YOUR INSTRUCTIONS: Transcribe, without alteration, the line that includes "Follow on Instagram" and each line after it until the records end, omitting all that precede it.

EXERCISE MATERIALS:
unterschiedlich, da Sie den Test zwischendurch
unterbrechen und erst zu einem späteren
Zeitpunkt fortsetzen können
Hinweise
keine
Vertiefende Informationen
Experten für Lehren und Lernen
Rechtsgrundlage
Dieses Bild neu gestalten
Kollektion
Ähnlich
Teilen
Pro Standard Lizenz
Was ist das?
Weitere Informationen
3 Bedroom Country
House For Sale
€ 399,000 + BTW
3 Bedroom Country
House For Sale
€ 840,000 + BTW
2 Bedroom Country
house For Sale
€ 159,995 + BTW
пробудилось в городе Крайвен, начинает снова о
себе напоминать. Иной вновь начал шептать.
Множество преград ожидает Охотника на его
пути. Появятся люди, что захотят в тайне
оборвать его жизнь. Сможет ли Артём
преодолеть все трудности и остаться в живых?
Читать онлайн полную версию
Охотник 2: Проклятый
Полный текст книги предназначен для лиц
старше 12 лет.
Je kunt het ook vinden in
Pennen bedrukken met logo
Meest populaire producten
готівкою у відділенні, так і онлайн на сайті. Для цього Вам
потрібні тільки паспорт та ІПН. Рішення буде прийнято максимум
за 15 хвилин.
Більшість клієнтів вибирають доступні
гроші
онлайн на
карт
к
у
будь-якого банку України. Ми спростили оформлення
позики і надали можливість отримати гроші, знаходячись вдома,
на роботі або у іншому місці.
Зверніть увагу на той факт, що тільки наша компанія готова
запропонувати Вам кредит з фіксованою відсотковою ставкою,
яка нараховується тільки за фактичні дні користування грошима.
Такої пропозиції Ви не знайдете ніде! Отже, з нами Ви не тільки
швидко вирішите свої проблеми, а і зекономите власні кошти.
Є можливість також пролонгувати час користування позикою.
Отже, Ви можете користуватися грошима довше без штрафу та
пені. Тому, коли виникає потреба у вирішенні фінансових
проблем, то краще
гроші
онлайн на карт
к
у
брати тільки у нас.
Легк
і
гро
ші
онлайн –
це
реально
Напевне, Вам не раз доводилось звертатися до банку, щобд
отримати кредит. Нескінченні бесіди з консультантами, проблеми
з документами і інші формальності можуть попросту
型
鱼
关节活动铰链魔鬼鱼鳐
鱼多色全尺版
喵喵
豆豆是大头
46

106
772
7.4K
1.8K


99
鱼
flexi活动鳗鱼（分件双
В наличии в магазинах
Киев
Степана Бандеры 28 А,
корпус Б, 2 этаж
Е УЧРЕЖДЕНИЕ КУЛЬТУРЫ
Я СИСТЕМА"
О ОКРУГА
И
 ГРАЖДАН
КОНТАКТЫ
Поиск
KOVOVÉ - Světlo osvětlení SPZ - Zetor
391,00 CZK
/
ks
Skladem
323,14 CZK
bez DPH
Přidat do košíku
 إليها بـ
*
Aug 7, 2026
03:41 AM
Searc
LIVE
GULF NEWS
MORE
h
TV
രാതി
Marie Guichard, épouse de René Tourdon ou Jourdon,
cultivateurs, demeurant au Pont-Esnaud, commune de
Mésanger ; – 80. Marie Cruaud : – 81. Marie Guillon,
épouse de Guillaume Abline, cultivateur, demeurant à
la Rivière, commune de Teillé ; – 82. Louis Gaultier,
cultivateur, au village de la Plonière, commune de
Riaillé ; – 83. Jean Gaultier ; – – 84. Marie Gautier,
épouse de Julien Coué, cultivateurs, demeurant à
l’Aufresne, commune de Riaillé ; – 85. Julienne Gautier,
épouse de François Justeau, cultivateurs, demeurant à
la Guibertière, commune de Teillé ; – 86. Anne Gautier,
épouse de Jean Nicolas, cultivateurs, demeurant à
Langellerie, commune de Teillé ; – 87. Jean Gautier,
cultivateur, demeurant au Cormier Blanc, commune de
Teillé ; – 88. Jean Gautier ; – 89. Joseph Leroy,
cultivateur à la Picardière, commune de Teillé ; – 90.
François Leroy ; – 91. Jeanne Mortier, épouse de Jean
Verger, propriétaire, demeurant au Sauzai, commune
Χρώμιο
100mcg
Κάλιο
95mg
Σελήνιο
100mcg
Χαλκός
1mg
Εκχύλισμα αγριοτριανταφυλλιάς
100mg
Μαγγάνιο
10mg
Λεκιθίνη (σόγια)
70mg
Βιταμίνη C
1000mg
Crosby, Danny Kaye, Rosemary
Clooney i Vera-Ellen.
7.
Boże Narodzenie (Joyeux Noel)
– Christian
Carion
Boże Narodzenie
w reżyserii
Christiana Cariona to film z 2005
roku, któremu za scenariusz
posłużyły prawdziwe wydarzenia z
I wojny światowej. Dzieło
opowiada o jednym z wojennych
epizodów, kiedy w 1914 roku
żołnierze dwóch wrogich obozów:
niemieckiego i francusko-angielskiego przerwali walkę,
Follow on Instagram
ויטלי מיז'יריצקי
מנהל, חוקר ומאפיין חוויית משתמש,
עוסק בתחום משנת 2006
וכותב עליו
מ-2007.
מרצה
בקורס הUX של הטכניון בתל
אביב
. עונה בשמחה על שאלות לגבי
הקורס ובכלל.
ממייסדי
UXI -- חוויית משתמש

SOLUTION TO THE EXERCISE:
Follow on Instagram
ויטלי מיז'יריצקי
מנהל, חוקר ומאפיין חוויית משתמש,
עוסק בתחום משנת 2006
וכותב עליו
מ-2007.
מרצה
בקורס הUX של הטכניון בתל
אביב
. עונה בשמחה על שאלות לגבי
הקורס ובכלל.
ממייסדי
UXI -- חוויית משתמש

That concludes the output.